И я ушел, не позволив себя проводить. Ночь стояла холодная. С пригорка город открывал чудесную панораму огней, башен и башенок. Часы на колокольне собора показывали полночь. Мне стало жаль потраченных впустую бесценных вечерних часов, которые следовало бы употребить для работы над предисловием к моей книге о категории Единичного. И все же потом, вспомнив черные глаза Фрониуса и блестящие бусинки мышиных глазок, я расхохотался. В отличнейшем расположении духа, насвистывая, я спустился в город и направил свои стопы к дому. (Здесь я должен признать, что все же принял в тот день некое касающееся меня ограничение: зарекся есть сыр пармезан. Навеки. Ради приличия, из эстетства. Согласитесь сами: не может же уважающий себя профессор диалектики «возбуждаться» наподобие несчастным мышкам, только начинающим свою академическую карьеру…)
III
Совершенно не помню, как пролетела осень, как промелькнула зима. (Страшная зима, самая холодная на моей памяти.) Работы, правда, было много, очень много: сложный новый курс, бесконечные мытарства, связанные с изданием книги, обширнейшая переписка с зарубежными коллегами. Про Фрониуса я почти совсем забыл. Раза два я встречал его в коридоре возле деканата: он казался больным и измученным, здоровался как-то отчужденно, с еле заметной ироничной ухмылкой. Я решил, что мыши ему тоже изменили…
Весной мне все же пришлось вспомнить о его фантазиях. Случилось это в серый, дождливый, мрачный день, когда я попал в состав делегации городского совета (я только что, после долгих перипетий, был удостоен звания советника) на торжественные похороны в провинции: сколько-то там шахтеров задохнулись в штольне. Задохнулись или сгорели, точно не помню. Пришлось надеть черный костюм, черную шляпу, взять черный зонт и нацепить столь ненавистную мне маску похоронной торжественности. Стоит ли говорить о том, что никого из пострадавших я лично не знал и шахтерский труд, как способ существования, был бесконечно далек от сферы моих интересов. Я не хочу сказать, что смерть человека оставляет меня равнодушным. Просто я считаю трагическое естественной составляющей жизни и, следовательно, не вижу в смерти ничего бесчеловечного: наоборот, считаю, что это одна из тех вещей, на которых зиждется мир. В прошлом году, в Лозанне, когда после банкета мы зашли к Лагранжу на рюмочку коньяка, он готов был проглотить меня живьем, услышав это мое мнение. «Как ты смеешь так мыслить?! Ну а если бы ты родился лягушкой, червяком или собакой, что тогда? В бесконечном разнообразии жизни родиться человеком — не закономерность, а подарок судьбы, великий шанс. И поэтому ты не свободен от ответственности перед себе подобными…» Мне стало просто смешно. «Всякая сущность пребывает в развитии, — сказал я ему тогда. — Все есть энтелехия и рост по спирали. Желудь становится дубом, ты стал преподавателем морали, я — онтологии… Ну а шахтеры стали шахтерами, солдаты — солдатами и безработные — безработными. Не стоит смешивать достаточную причину с причиной сущностной».

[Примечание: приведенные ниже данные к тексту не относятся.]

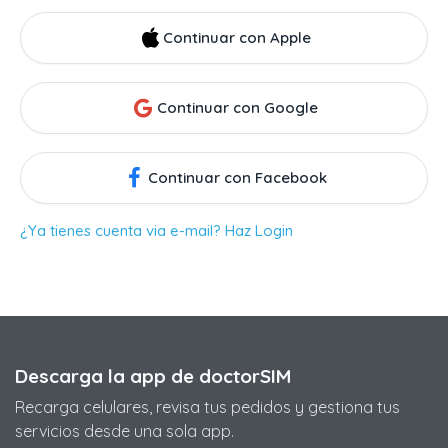
Continuar con Apple
Continuar con Google
Continuar con Facebook
¿Ya tienes cuenta via e-mail? Haz Login
Descarga la app de doctorSIM
Recarga celulares, revisa tus pedidos y gestiona tus
servicios desde una sola app.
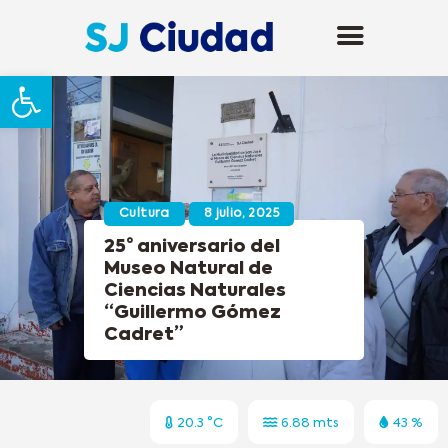
Abrir barra de herramientas
Cultura
8 julio, 2025
25° aniversario del
Museo Natural de
Ciencias Naturales
“Guillermo Gómez
Cadret”
20.3 °C
6.88 mts
43 %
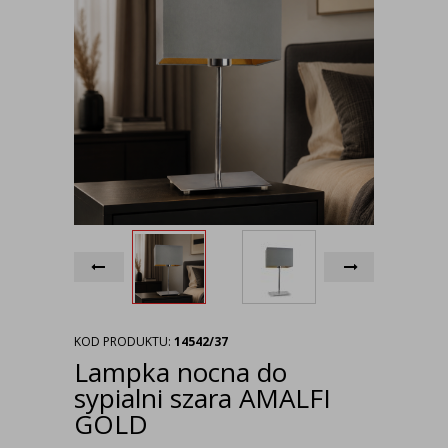
KOD PRODUKTU:
14542/37
Lampka nocna do
sypialni szara AMALFI
GOLD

Я шагал в похоронной процессии. На тесных улочках, между высокими домами из красного кирпича, моросил мелкий дождик и клубился черный дым. Где-то играли траурный марш. (Терпеть не могу Брамса в переложении для медных инструментов.) Мы уже подходили к кладбищу, и я подумывал о том, что не худо бы передать шоферу, чтобы он подъехал как можно ближе к воротам. Вдруг ко мне подошел очень бледный, сутулый, весь скрючившийся под своим громадным зонтом человек. Я узнал Германа. Слуга и лаборант профессора Фрониуса робко глядел на меня влажными глазами, тихо поздоровался.
— В чем дело, Герман? — спросил я его. — Что-то стряслось?
Он без конца сморкался в огромный платок и всхлипывал, как ребенок.
— Господин профессор, — пролепетал он сквозь слезы, — ведь они умерли, задохнулись, как крысы…
— Да, кстати, как там твои мышки в лаборатории?
Он уставился на меня долгим тупым взглядом, словно не понял моего вопроса. Затем повернулся и, не прощаясь, быстро пропал в толпе. «Tel ma^itre, tel valet»[16] — решил я и напрочь забыл об этой встрече.